Each SAP system will expose different results, depending on which SAP features and modules have been implemented, and how the system has been customised.

Having found a set of tables that probably contain personal data, this set can be added to what Safyr calls a Subject Area. This is a grouping of related tables that can be shared for further analysis. One can also mark individual attributes within these tables.

This leaves us with a view similar to that below: A group of tables that contain data, and that include one, or more, attributes for “Date of Birth.” The “Marked Fields” column shows how many fields in each table meet the search criteria. For example, table PA0002 illustrated below has 3 such fields


We can easily drill down by clicking on a field, to see the details of the individual fields including the actual, technical field names.

Using Safyr we can easily create subject areas for other personal data fields: such as name, telephone number, credit card number, and so on; and merge these into a consolidated Personal Data list for further analysis.

These consolidated sets can be make visible to a broader audience by importing these into your enterprise data modelling, metadata or datagovernance tool (such as Collibra, Infogix, Informatica etc)

Or you can simply share via Excel – making this valuable information accessible to your PoPIA team.

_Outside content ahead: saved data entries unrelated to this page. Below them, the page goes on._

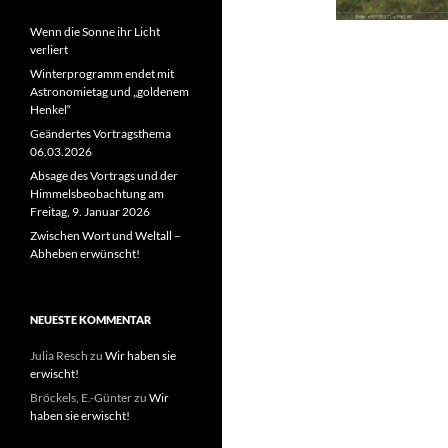
Wenn die Sonne ihr Licht
verliert
Winterprogramm endet mit
Astronomietag und „goldenem
Henkel“
Geändertes Vortragsthema
06.03.2026
Absage des Vortrags und der
Himmelsbeobachtung am
Freitag, 9. Januar 2026
Zwischen Wort und Weltall –
Abheben erwünscht!
NEUESTE KOMMENTAR
Julia Resch
zu
Wir haben sie
erwischt!
Bröckels, E.-Günter
zu
Wir
haben sie erwischt!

Finding personal data is the first step

Identifying where personal data is found is just one of the steps needed in operationalising PoPIA. Safyr helps by providing a business friendly view of your commercial ERP or CRM platform, applying appropriate filters and allowing you to make good decisions.

As with any data project, PoPIA compliance cannot be seen a as a one-time job. Safyr removes your dependence on the ERP development team, and helps you to monitor changes to how you store personal data overtime, as your ERP or CRM is extended to meet evolving requirements.